Bhalchander Vishwanath: In due course we will also be guaranteeing loans to self help groups where the bank lends to the self help group (SHG) directly. There is no MFI involved. With the bank-SHG model, the interest paid by the SHG is of the order of 15%. The SHG could charge a slightly higher interest rate to its members.
As we launch in other countries, the typical interest rate could be different.
P2P-Banking.com: How do you make money?
Bhalchander Vishwanath: We make money from three sources:
- Optional online Social guarantor fee / donation: Social guarantors who choose to guarantee loans to entrepreneurs can make a small online donation / fee to support our operations.
- Interest income : We deposit the funds for guarantee with a bank as collateral. We earn interest on these funds and that is a source of income.
- Guarantee fee : We collect a small fee from microfinance institutions or technology innovators we support.
P2P-Banking.com: How are you funded?
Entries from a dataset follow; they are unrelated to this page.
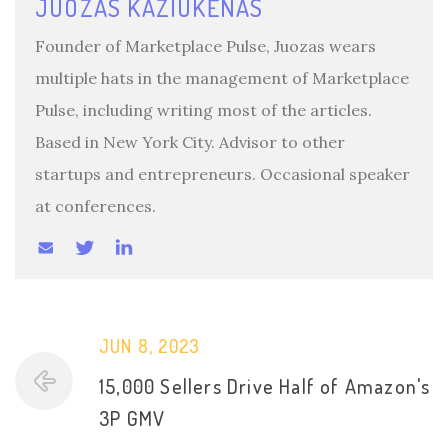
JUOZAS KAZIUKĖNAS
Founder of Marketplace Pulse, Juozas wears
multiple hats in the management of Marketplace
Pulse, including writing most of the articles.
Based in New York City. Advisor to other
startups and entrepreneurs. Occasional speaker
at conferences.
JUN 8, 2023
15,000 Sellers Drive Half of Amazon's
3P GMV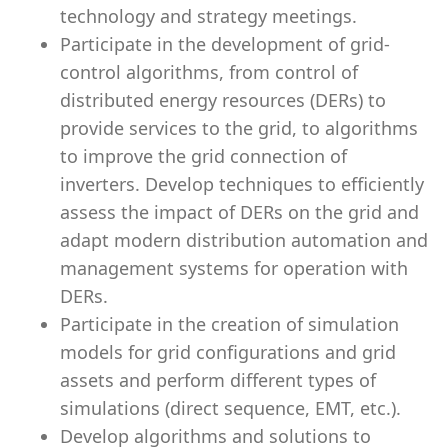
technology and strategy meetings.
Participate in the development of grid-
control algorithms, from control of
distributed energy resources (DERs) to
provide services to the grid, to algorithms
to improve the grid connection of
inverters. Develop techniques to efficiently
assess the impact of DERs on the grid and
adapt modern distribution automation and
management systems for operation with
DERs.
Participate in the creation of simulation
models for grid configurations and grid
assets and perform different types of
simulations (direct sequence, EMT, etc.).
Develop algorithms and solutions to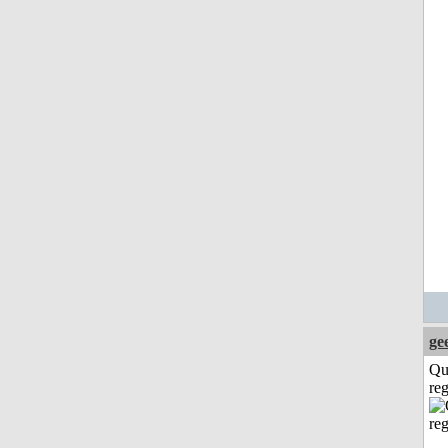
ge
Qu
reg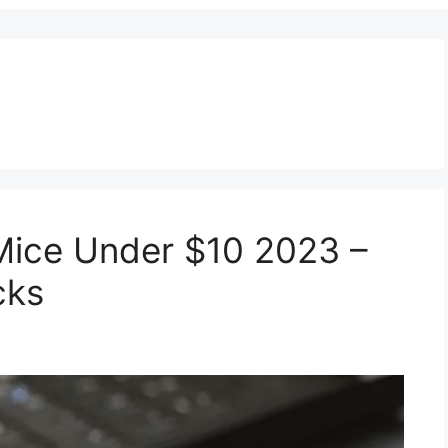
Mice Under $10 2023 –
cks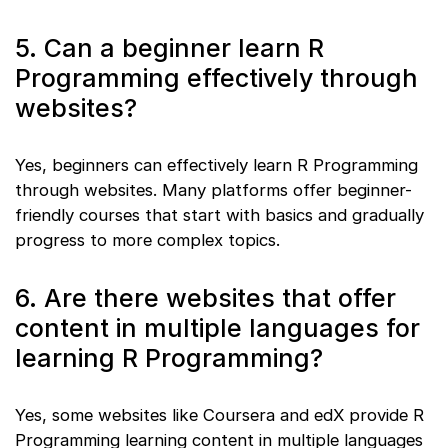
5. Can a beginner learn R
Programming effectively through
websites?
Yes, beginners can effectively learn R Programming
through websites. Many platforms offer beginner-
friendly courses that start with basics and gradually
progress to more complex topics.
6. Are there websites that offer
content in multiple languages for
learning R Programming?
Yes, some websites like Coursera and edX provide R
Programming learning content in multiple languages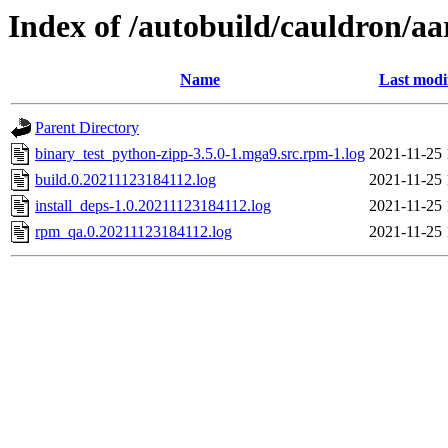
Index of /autobuild/cauldron/a
Name
Last modi
Parent Directory
binary_test_python-zipp-3.5.0-1.mga9.src.rpm-1.log
2021-11-25 
build.0.20211123184112.log
2021-11-25 
install_deps-1.0.20211123184112.log
2021-11-25 
rpm_qa.0.20211123184112.log
2021-11-25 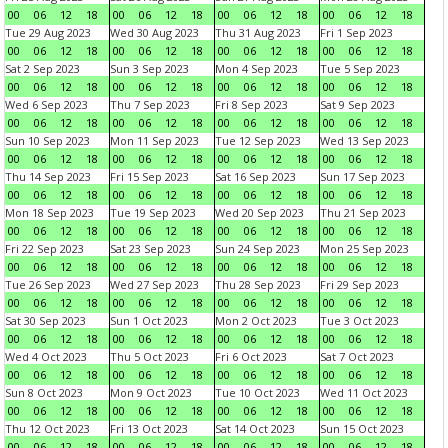
00
06
12
18
00
06
12
18
00
06
12
18
00
06
12
18
Tue 29 Aug 2023
Wed 30 Aug 2023
Thu 31 Aug 2023
Fri 1 Sep 2023
00
06
12
18
00
06
12
18
00
06
12
18
00
06
12
18
Sat 2 Sep 2023
Sun 3 Sep 2023
Mon 4 Sep 2023
Tue 5 Sep 2023
00
06
12
18
00
06
12
18
00
06
12
18
00
06
12
18
Wed 6 Sep 2023
Thu 7 Sep 2023
Fri 8 Sep 2023
Sat 9 Sep 2023
00
06
12
18
00
06
12
18
00
06
12
18
00
06
12
18
Sun 10 Sep 2023
Mon 11 Sep 2023
Tue 12 Sep 2023
Wed 13 Sep 2023
00
06
12
18
00
06
12
18
00
06
12
18
00
06
12
18
Thu 14 Sep 2023
Fri 15 Sep 2023
Sat 16 Sep 2023
Sun 17 Sep 2023
00
06
12
18
00
06
12
18
00
06
12
18
00
06
12
18
Mon 18 Sep 2023
Tue 19 Sep 2023
Wed 20 Sep 2023
Thu 21 Sep 2023
00
06
12
18
00
06
12
18
00
06
12
18
00
06
12
18
Fri 22 Sep 2023
Sat 23 Sep 2023
Sun 24 Sep 2023
Mon 25 Sep 2023
00
06
12
18
00
06
12
18
00
06
12
18
00
06
12
18
Tue 26 Sep 2023
Wed 27 Sep 2023
Thu 28 Sep 2023
Fri 29 Sep 2023
00
06
12
18
00
06
12
18
00
06
12
18
00
06
12
18
Sat 30 Sep 2023
Sun 1 Oct 2023
Mon 2 Oct 2023
Tue 3 Oct 2023
00
06
12
18
00
06
12
18
00
06
12
18
00
06
12
18
Wed 4 Oct 2023
Thu 5 Oct 2023
Fri 6 Oct 2023
Sat 7 Oct 2023
00
06
12
18
00
06
12
18
00
06
12
18
00
06
12
18
Sun 8 Oct 2023
Mon 9 Oct 2023
Tue 10 Oct 2023
Wed 11 Oct 2023
00
06
12
18
00
06
12
18
00
06
12
18
00
06
12
18
Thu 12 Oct 2023
Fri 13 Oct 2023
Sat 14 Oct 2023
Sun 15 Oct 2023
00
06
12
18
00
06
12
18
00
06
12
18
00
06
12
18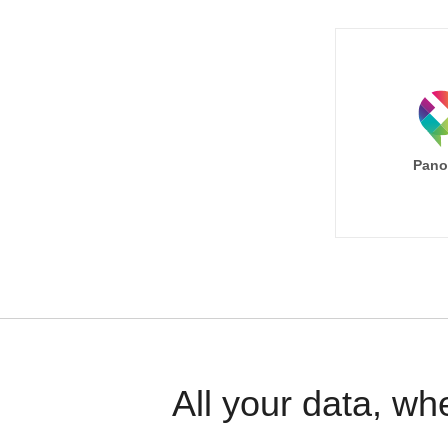
Pano
All your data, wh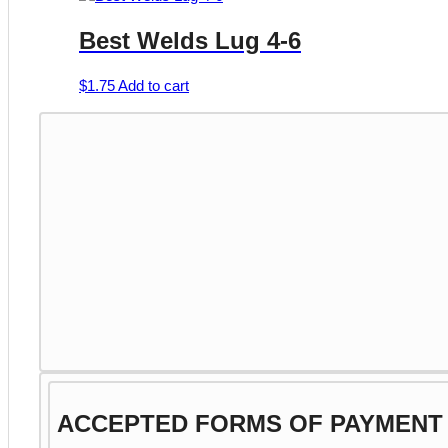
product
$2.99
has
page
Best Welds Lug 4-6
through
multiple
$11.25
variants.
The
$
1.75
Add to cart
options
may
be
chosen
on
the
product
page
ACCEPTED FORMS OF PAYMENT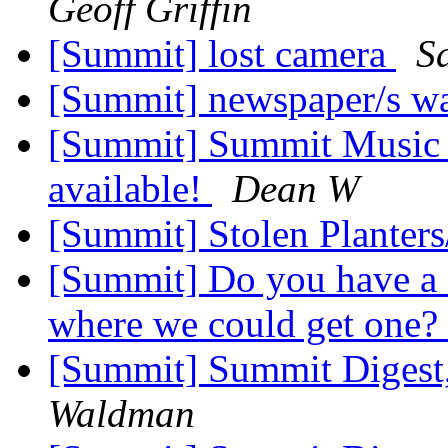
Geoff Griffin
[Summit] lost camera
S
[Summit] newspaper/s w
[Summit] Summit Music Fe
available!
Dean W
[Summit] Stolen Planter
[Summit] Do you have a 
where we could get one?
[Summit] Summit Digest,
Waldman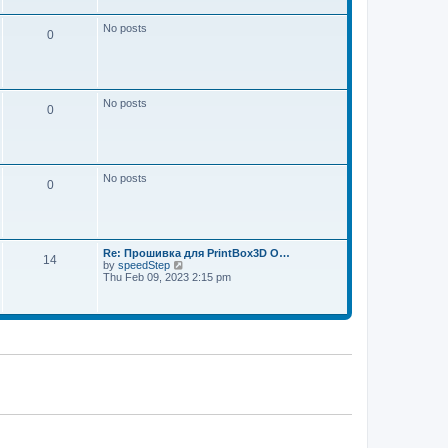
w
e
t
s
h
No posts
t
0
e
p
l
o
a
s
t
t
e
s
No posts
t
0
p
o
s
t
No posts
0
Re: Прошивка для PrintBox3D O…
14
V
by
speedStep
i
Thu Feb 09, 2023 2:15 pm
e
w
t
h
e
l
a
t
e
s
t
p
o
s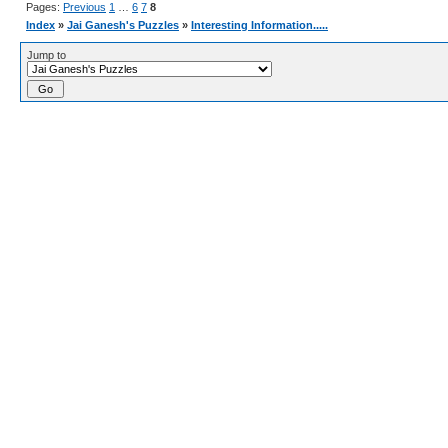
Pages:
Previous
1
…
6
7
8
Index
»
Jai Ganesh's Puzzles
»
Interesting Information.....
Jump to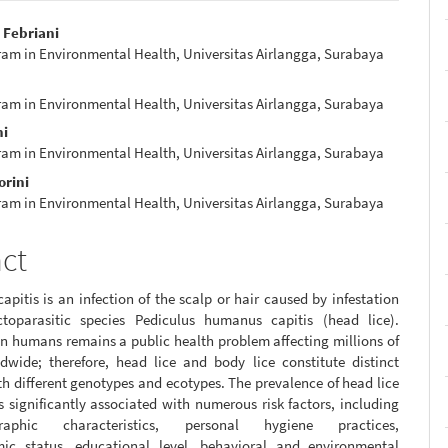
 Febriani
ram in Environmental Health, Universitas Airlangga, Surabaya
e
nt
ram in Environmental Health, Universitas Airlangga, Surabaya
ni
ram in Environmental Health, Universitas Airlangga, Surabaya
orini
ram in Environmental Health, Universitas Airlangga, Surabaya
act
capitis is an infection of the scalp or hair caused by infestation
toparasitic species Pediculus humanus capitis (head lice).
in humans remains a public health problem affecting millions of
dwide; therefore, head lice and body lice constitute distinct
h different genotypes and ecotypes. The prevalence of head lice
is significantly associated with numerous risk factors, including
graphic characteristics, personal hygiene practices,
ic status, educational level, behavioral and environmental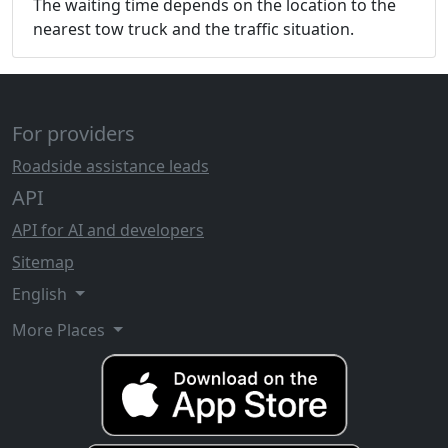
The waiting time depends on the location to the
nearest tow truck and the traffic situation.
For providers
Roadside assistance leads
API
API for AI and developers
Sitemap
English
More Places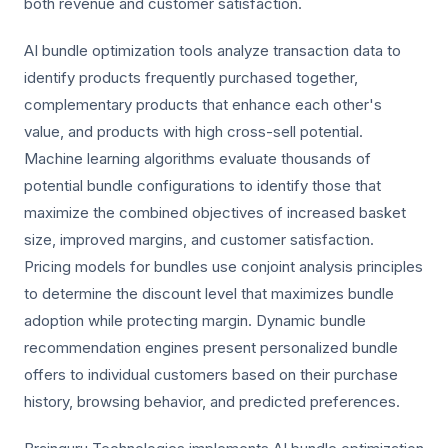
both revenue and customer satisfaction.
AI bundle optimization tools analyze transaction data to
identify products frequently purchased together,
complementary products that enhance each other's
value, and products with high cross-sell potential.
Machine learning algorithms evaluate thousands of
potential bundle configurations to identify those that
maximize the combined objectives of increased basket
size, improved margins, and customer satisfaction.
Pricing models for bundles use conjoint analysis principles
to determine the discount level that maximizes bundle
adoption while protecting margin. Dynamic bundle
recommendation engines present personalized bundle
offers to individual customers based on their purchase
history, browsing behavior, and predicted preferences.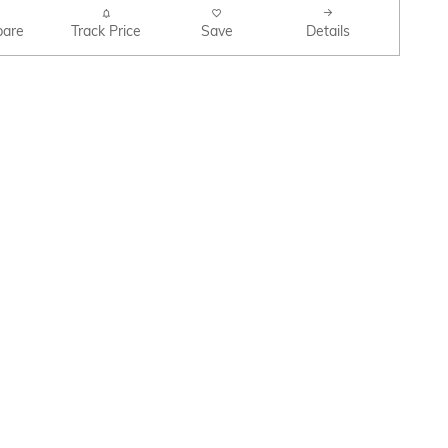
are
Track Price
Save
Details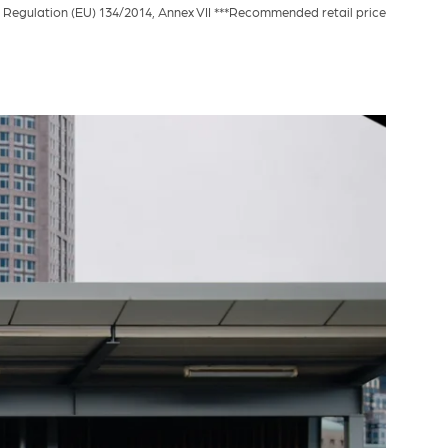
Regulation (EU) 134/2014, Annex VII ***Recommended retail price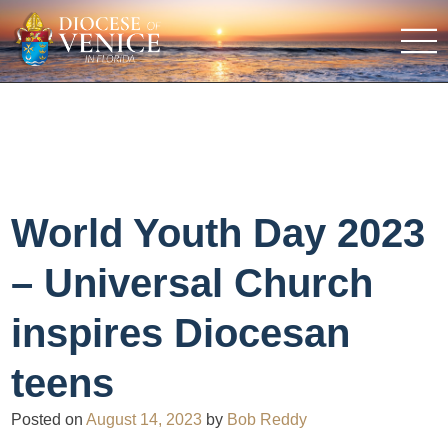
World Youth Day 2023
– Universal Church
inspires Diocesan
teens
Posted on
August 14, 2023
by
Bob Reddy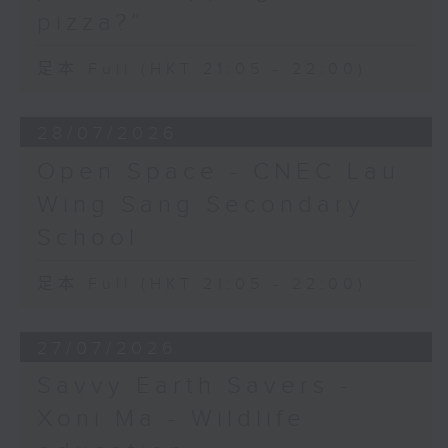
pizza?”
足本 Full (HKT 21:05 - 22:00)
28/07/2026
Open Space - CNEC Lau
Wing Sang Secondary
School
足本 Full (HKT 21:05 - 22:00)
27/07/2026
Savvy Earth Savers -
Xoni Ma - Wildlife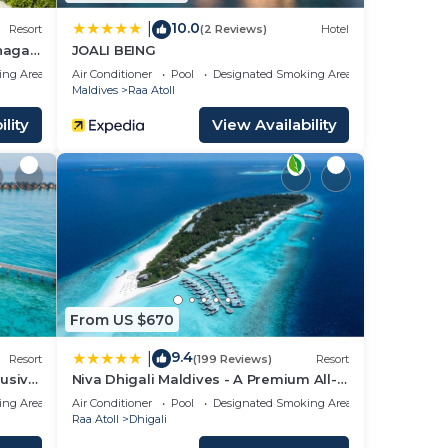
10.0
|
Resort
(2 Reviews)
Hotel
unagau
JOALI BEING
ing Area
Air Conditioner
Pool
Designated Smoking Area
Maldives
Raa Atoll
lity
View Availability
From US $670
9.4
|
Resort
(199 Reviews)
Resort
lusive
Niva Dhigali Maldives - A Premium All-
Inclusive Resort
ing Area
Air Conditioner
Pool
Designated Smoking Area
Raa Atoll
Dhigali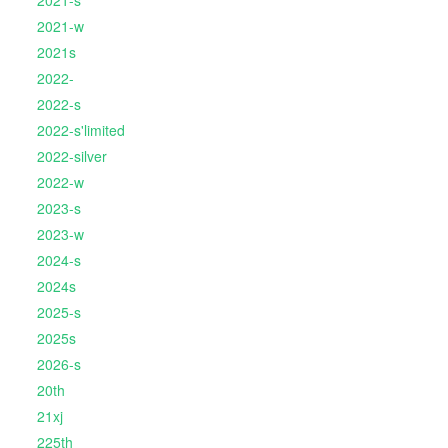
2021-s
2021-w
2021s
2022-
2022-s
2022-s'limited
2022-silver
2022-w
2023-s
2023-w
2024-s
2024s
2025-s
2025s
2026-s
20th
21xj
225th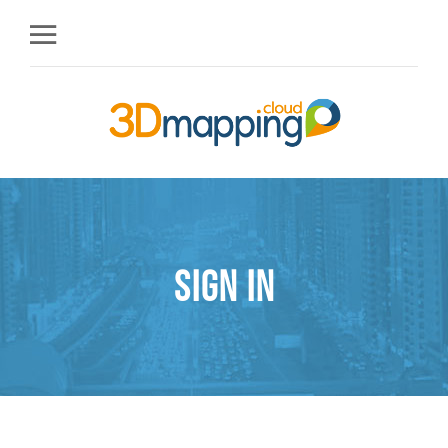
Sign in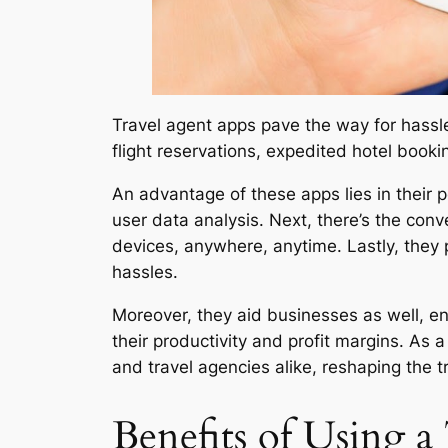
Travel agent apps pave the way for hassle-f
flight reservations, expedited hotel booki
An advantage of these apps lies in their 
user data analysis. Next, there’s the conve
devices, anywhere, anytime. Lastly, they 
hassles.
Moreover, they aid businesses as well, e
their productivity and profit margins. As 
and travel agencies alike, reshaping the t
Benefits of Using 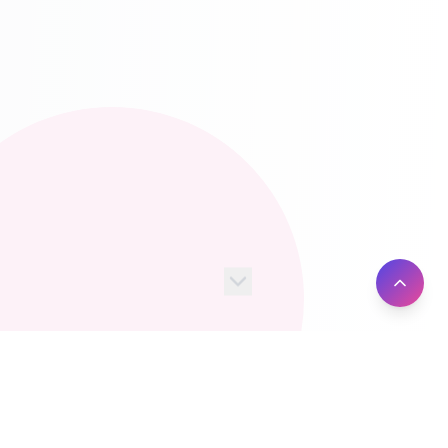
100+
10M+
Server Locations
Active Users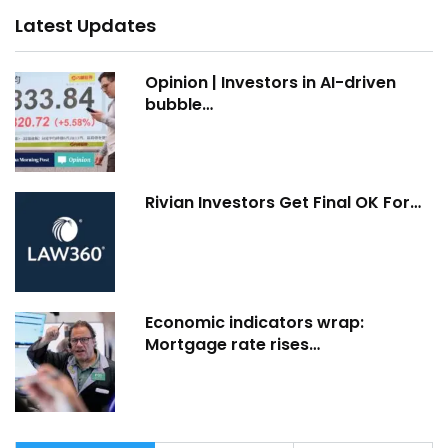
Latest Updates
Opinion | Investors in AI-driven
bubble…
Rivian Investors Get Final OK For…
Economic indicators wrap:
Mortgage rate rises…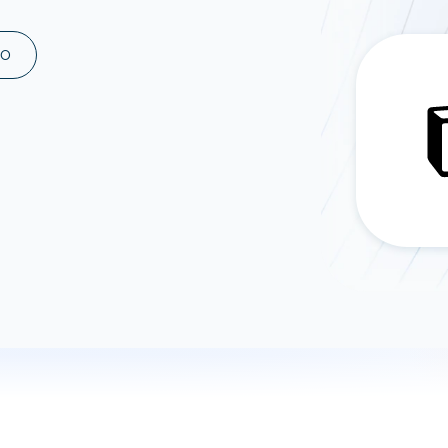
ad spend, clicks, and
ons, and optimize
MO
s for maximum efficiency
ices
Warehouses & Store
rt guidance with our data
BigQuery
 services
Snowflake
PostgreSQL
Redshift
Supabase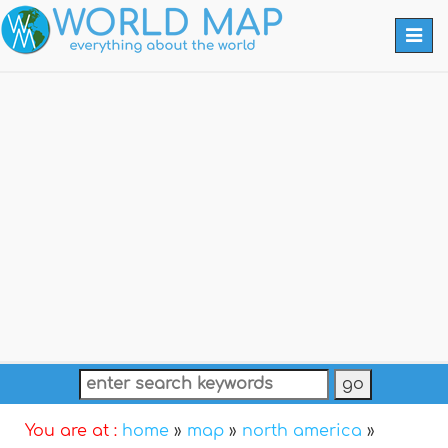
Togg
navi
You are at :
home
»
map
»
north america
»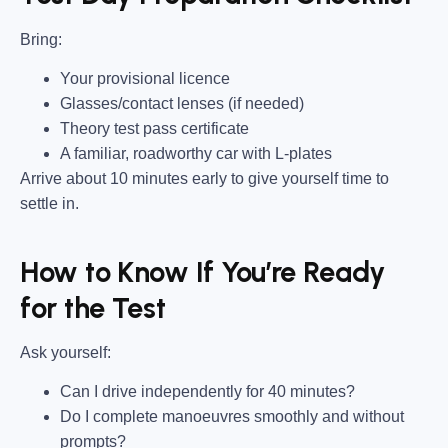
Bring
:
Your provisional licence
Glasses/contact lenses (if needed)
Theory test pass certificate
A familiar, roadworthy car with L-plates
Arrive about 10 minutes early to give yourself time to
settle in.
How to Know If You’re Ready
for the Test
Ask yourself:
Can I drive independently for 40 minutes?
Do I complete manoeuvres smoothly and without
prompts?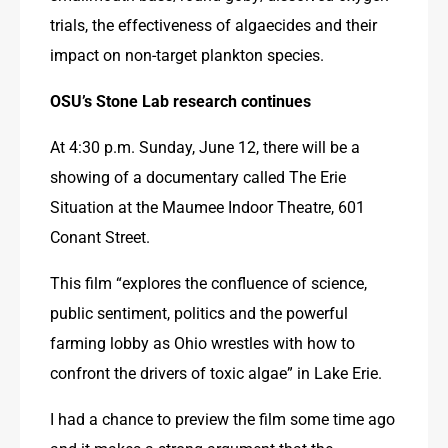
trials, the effectiveness of algaecides and their 
impact on non-target plankton species.
OSU’s Stone Lab 
research continues
At 4:30 p.m. Sunday, June 12, there will be a 
showing of a documentary called The Erie 
Situation at the Maumee Indoor Theatre, 601 
Conant Street.
This film “explores the confluence of science, 
public sentiment, politics and the powerful 
farming lobby as Ohio wrestles with how to 
confront the drivers of toxic algae” in Lake Erie. 
I had a chance to preview the film some time ago 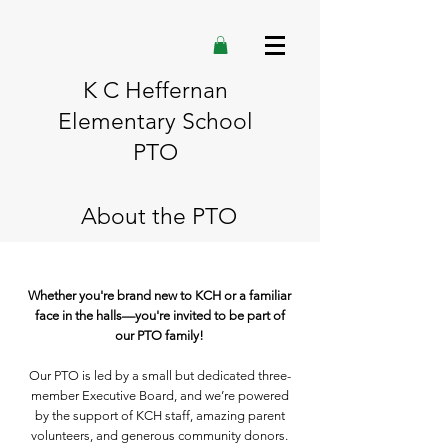
K C Heffernan
Elementary School
PTO
About the PTO
Whether you're brand new to KCH or a familiar
face in the halls—you're invited to be part of
our PTO family!
Our PTO is led by a small but dedicated three-
member Executive Board, and we’re powered
by the support of KCH staff, amazing parent
volunteers, and generous community donors.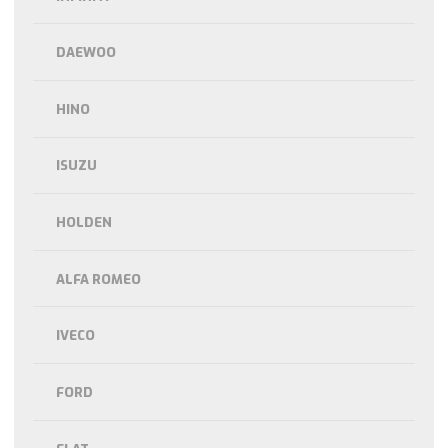
DAEWOO
HINO
ISUZU
HOLDEN
ALFA ROMEO
IVECO
FORD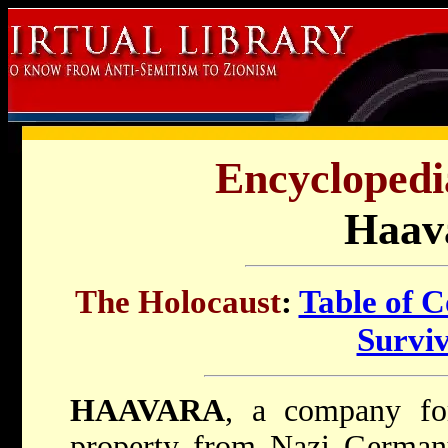
Encyclopedi
Haav
The Holocaust
:
Table of C
Survi
HAAVARA
, a company for
property from Nazi Germany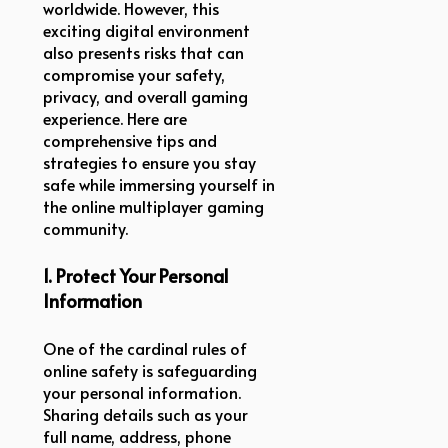
worldwide. However, this
exciting digital environment
also presents risks that can
compromise your safety,
privacy, and overall gaming
experience. Here are
comprehensive tips and
strategies to ensure you stay
safe while immersing yourself in
the online multiplayer gaming
community.
1. Protect Your Personal
Information
One of the cardinal rules of
online safety is safeguarding
your personal information.
Sharing details such as your
full name, address, phone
Are you seeking further funding/investments?
Bhalchander Vishwanath: We are supported by pro bono service grants by our supporters. More information about our supporters can be read in the Supporters section. Several people have also have contributed their efforts and expertise on a pro bono basis. For scaling operations, we are seeking further funding / investments.
P2P-Banking.com: What is the ‘Beta’ about?
Bhalchander Vishwanath: Currently we have built the necessary features to do guarantees. The ‘Beta’ indicates that this is an early version of our website. Our partnerships with banks and Microfinance institutions are getting finalized and once the legal contracts are signed, we will be launching soon. At this point, we are working with HDFC bank in India.
Thank you for the interview. The order of the questions has been rearranged before publishing. The questions and answers published above are a selection by me taken from a longer list of questions and answers. Some parts have been slightly shortened by me.